Rabu, 12 Maret 2014

Hitam atau Putih

"Ntar marathon girls mau pada datang," serunya gembira sambil menitahkan gue datang ke launching webseries bertema LGBT yang dia produseri.

The Marathon Girls adalah teman-teman maraton teman kita. Empat dari enam dicurigai lesbian.

Tentunya gak ada yang ngaku.

"Gak pede, Teh... Gimana coba ngedeketin orang yang gak out?" jawab gue bingung.

"iiiihhh... lu gak pede muluk. Udah be yourself aja...," katanya gemas.

Gue langsung menciut. 

Gue memandangi wajah gue di kaca. Gak jelek-jelek amat sih. Kalau saja gak banyak bekas jerawat, dan kalau saja sedikit lebih kurus, dan kalau saja... bla bla bla.

Gue membuka kotak baju gue. Beberapa kaos putih dan beberapa kaos hitam serupa membuat gue terlihat gak pernah ganti baju padahal bajunya beda-beda.

Abis gue jarang belanja. Sekalinya belanja dan ada yang muat ya gue beli aja lima.

Kalau mau be my self, ya nanti gue datang dengan kaos hitam atau putih ini. Tergantung yang paling atas di tumpukan ntar yang mana.

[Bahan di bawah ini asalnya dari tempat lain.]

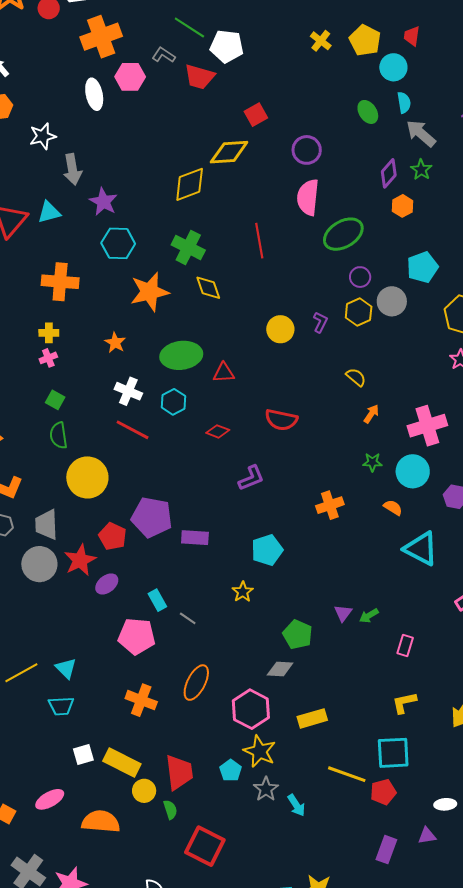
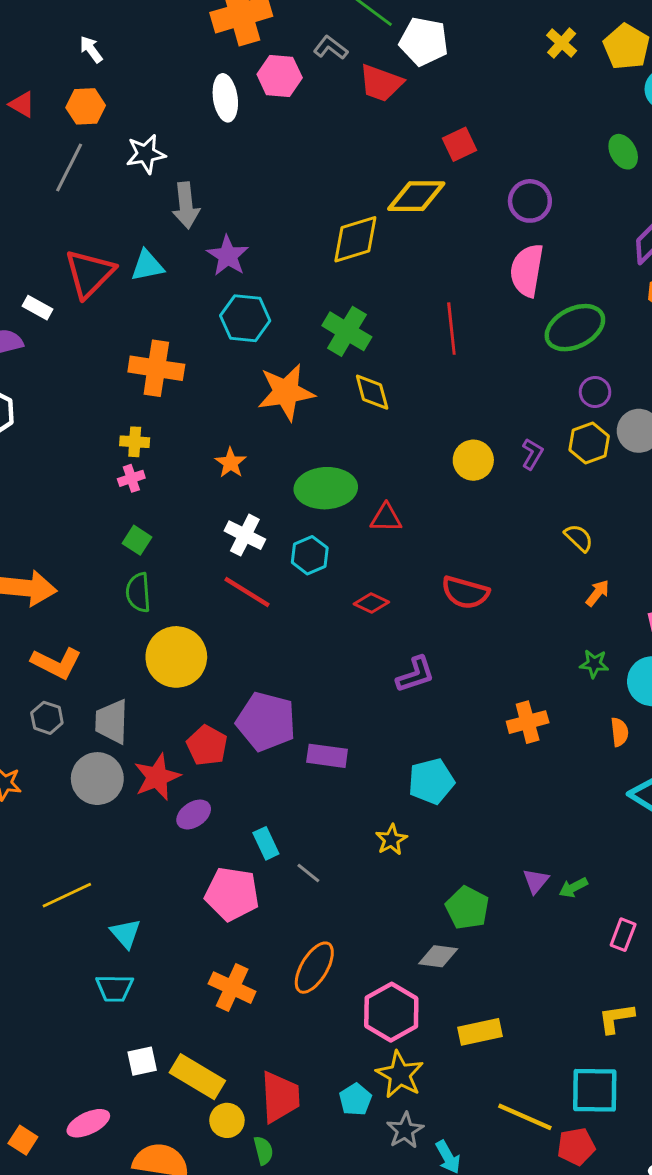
orange semicircle: (393, 508) -> (619, 732), turned 48
yellow line: (21, 673) -> (67, 895), moved

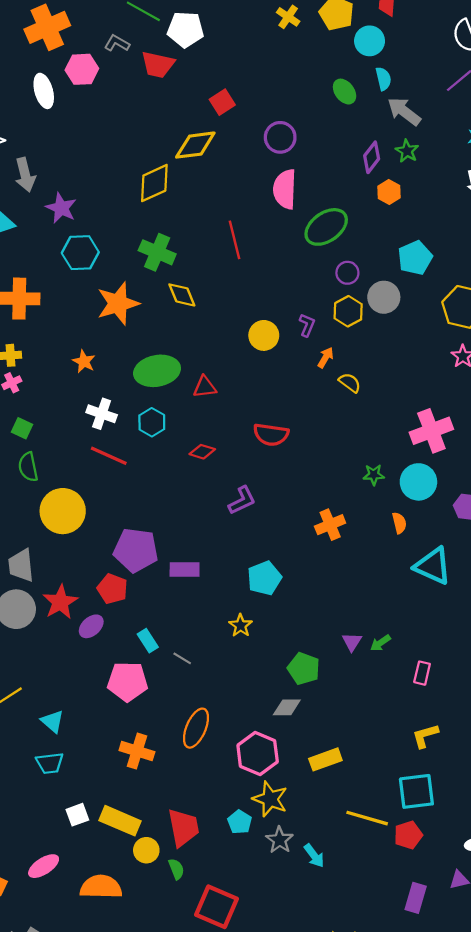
orange arrow: (597, 593) -> (326, 358), moved
red pentagon: (207, 745) -> (112, 589), moved

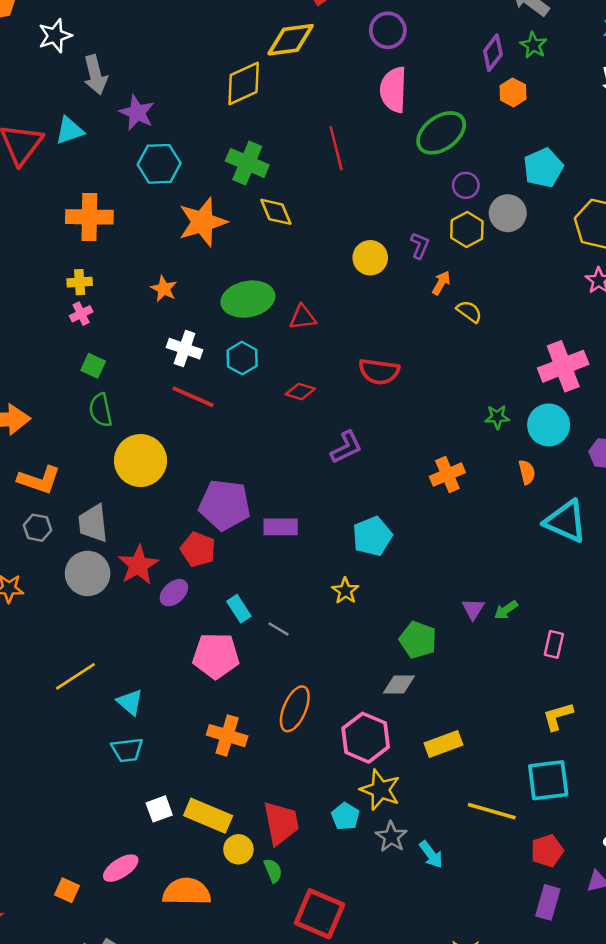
red pentagon: (408, 835) -> (547, 851), moved

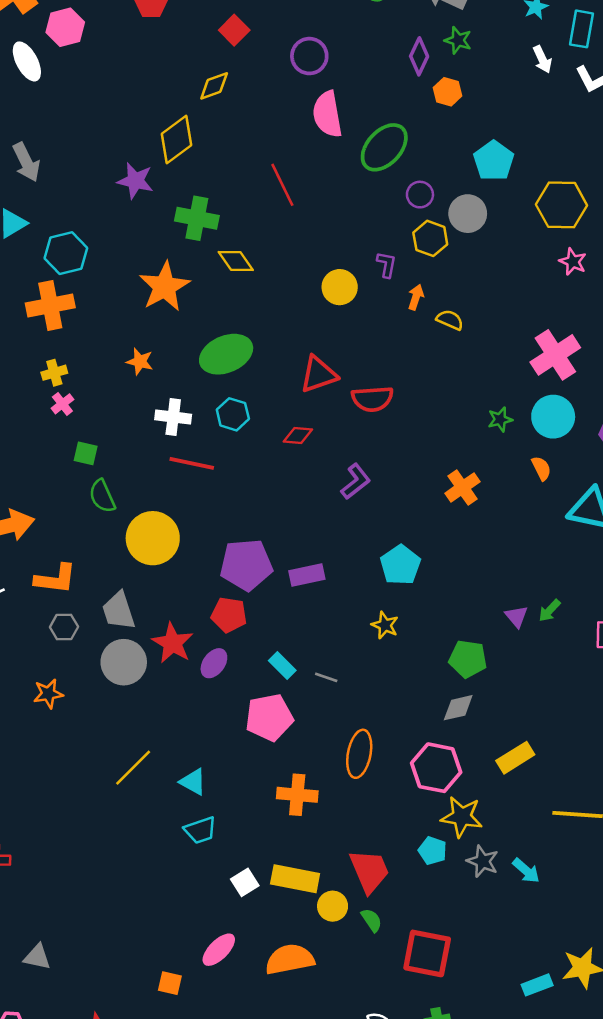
yellow diamond: (291, 40) -> (214, 86), size x0.7
purple star: (137, 113) -> (135, 181), moved
cyan hexagon: (159, 164) -> (66, 253), moved
red triangle: (303, 317) -> (318, 374), moved, size x1.4

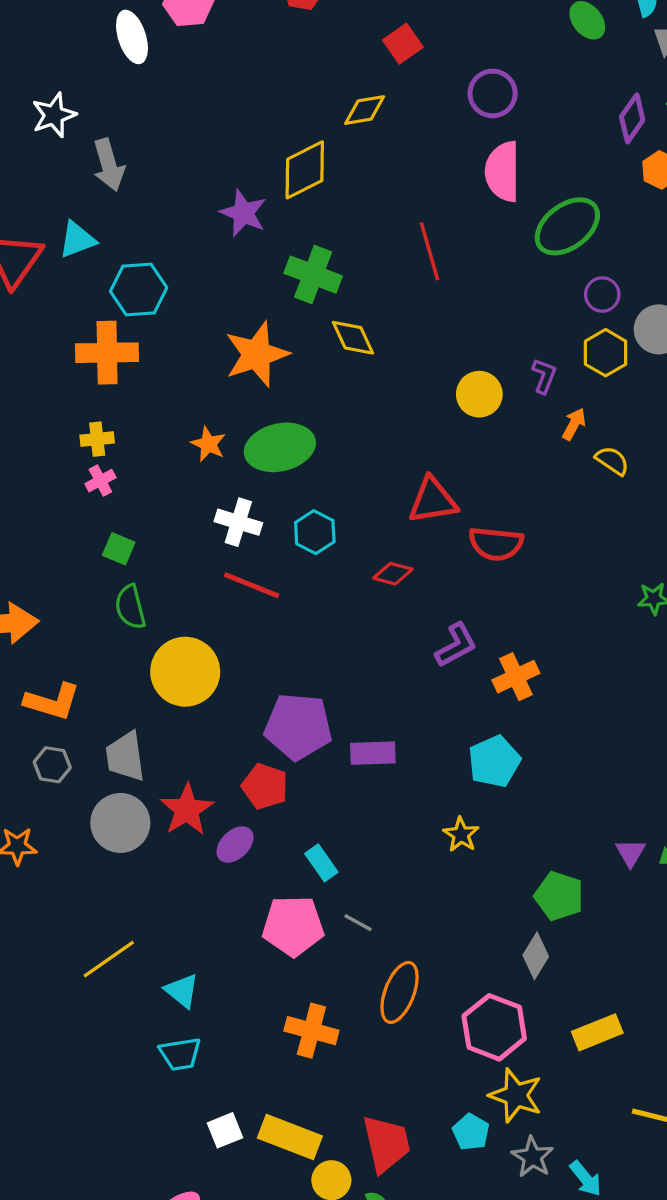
green ellipse: (226, 354) -> (280, 447), moved
orange cross: (462, 487) -> (516, 677), moved
gray line: (326, 677) -> (358, 923), moved
gray diamond: (458, 708) -> (536, 956), turned -56

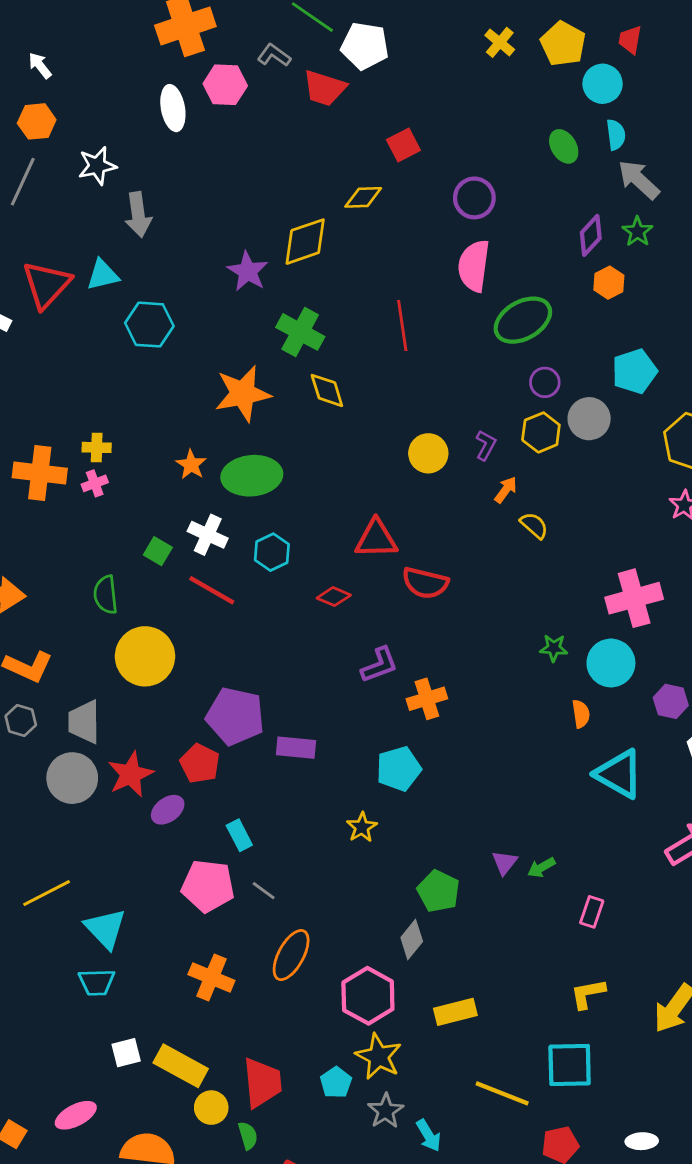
orange cross: (107, 353) -> (40, 473), moved
green square: (119, 549) -> (158, 551), moved
cyan triangle: (182, 991) -> (105, 928), size x1.4

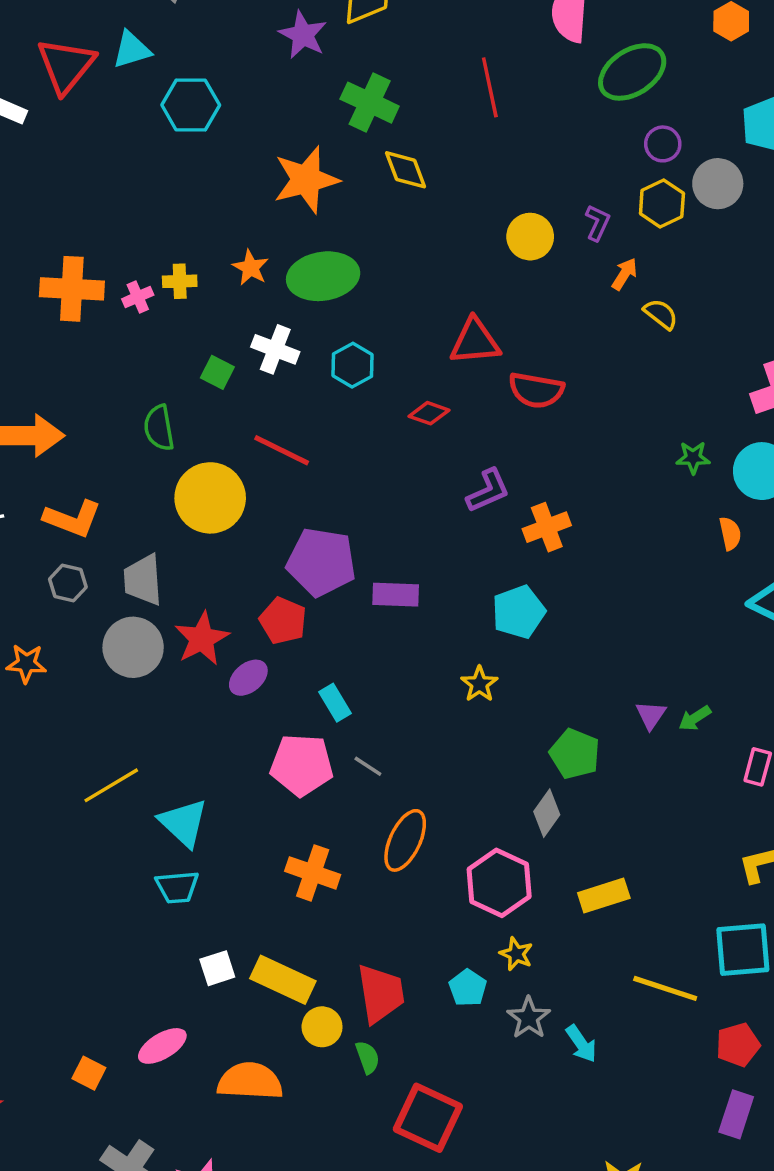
yellow cross: (97, 447) -> (180, 281), moved
red line: (212, 590) -> (282, 450), moved
yellow star: (379, 1056) -> (516, 954), size x0.6

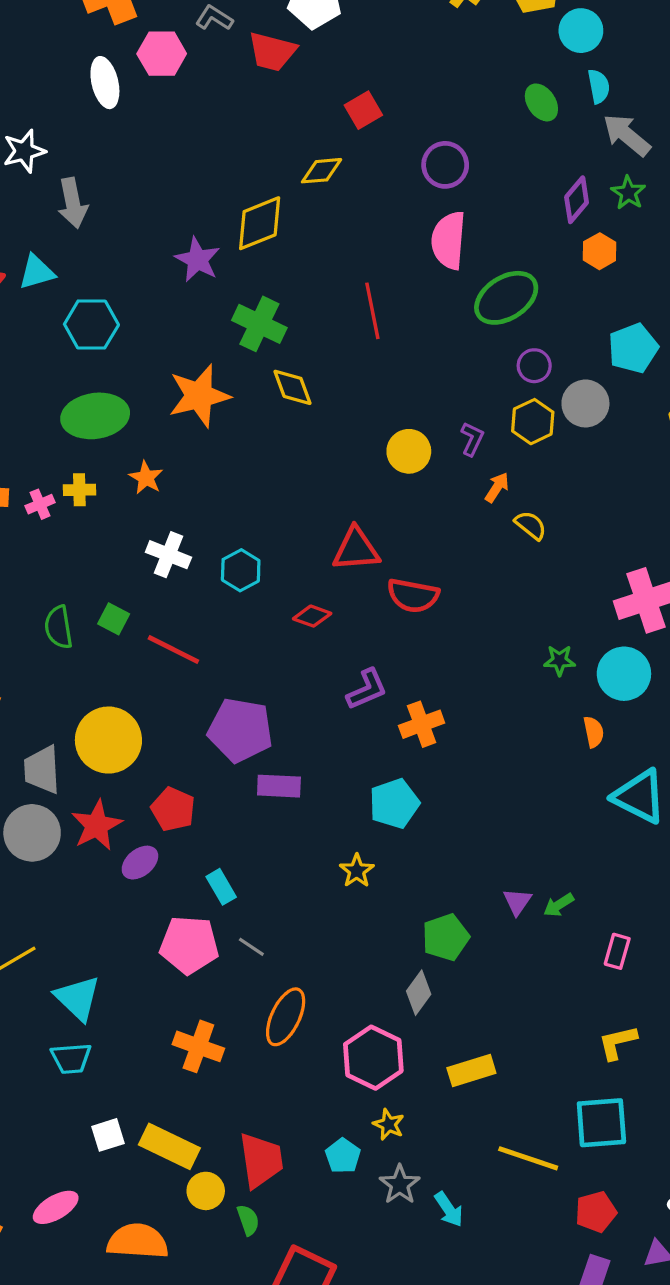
green ellipse: (323, 276) -> (95, 416), moved
green square: (217, 372) -> (114, 619), moved
yellow circle: (210, 498) -> (108, 740), moved
purple pentagon: (321, 562) -> (240, 730), moved
green pentagon: (575, 754) -> (446, 937), turned 30

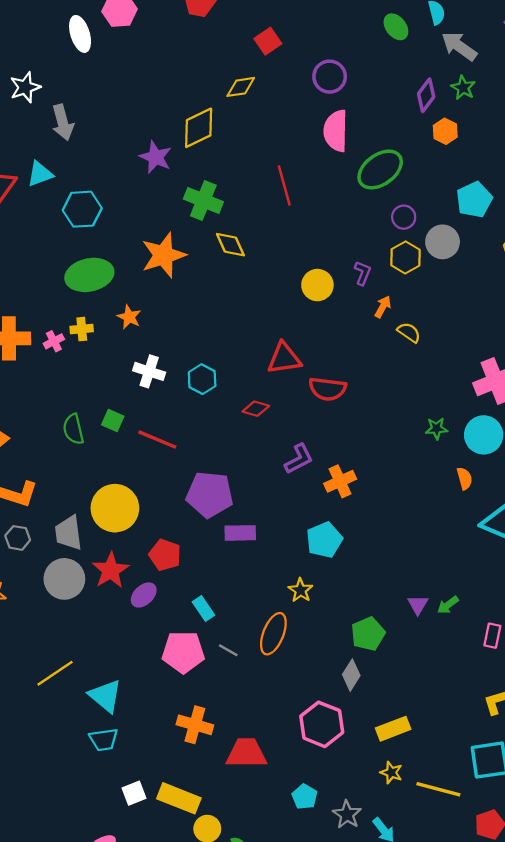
orange ellipse: (286, 1017) -> (273, 634), moved
yellow star: (389, 1124) -> (391, 772), moved
red trapezoid: (261, 1160) -> (246, 753), moved, turned -78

Tapi this version of myself mungkin gak semenarik itu buat The 4 Marathon Girls.

"Ada yang out juga kok. Si ***** mau ngajak temen-temen bulenya," titah si host yang satunya lagi. Lelah melihat gue drama dengan cinta lama yang dia yakin gak akan pernah ninggalin suaminya.

Once upon a time, ada masa di mana gue gak merasa cantik tapi yakin Tuhan telah menyediakan jodoh buat gue walaupun warna baju gue cuma dua.

Saat itu gue masih putih bersih dan melihat dunia dengan nothing but confidence.

Tapi that confidence from once upon a time sudah lama terkikis, digantikan insecurity kalau mungkin orang sehitam gue memang sudah ditakdirkan gak punya siapa-siapa.

"Lu tuh kebanyakan mikir deh. Udah pokoknya dateng aja," katanya yang lebih percaya Universe daripada Tuhan.

Ya udah baju item deh. Kayanya lebih menguruskan.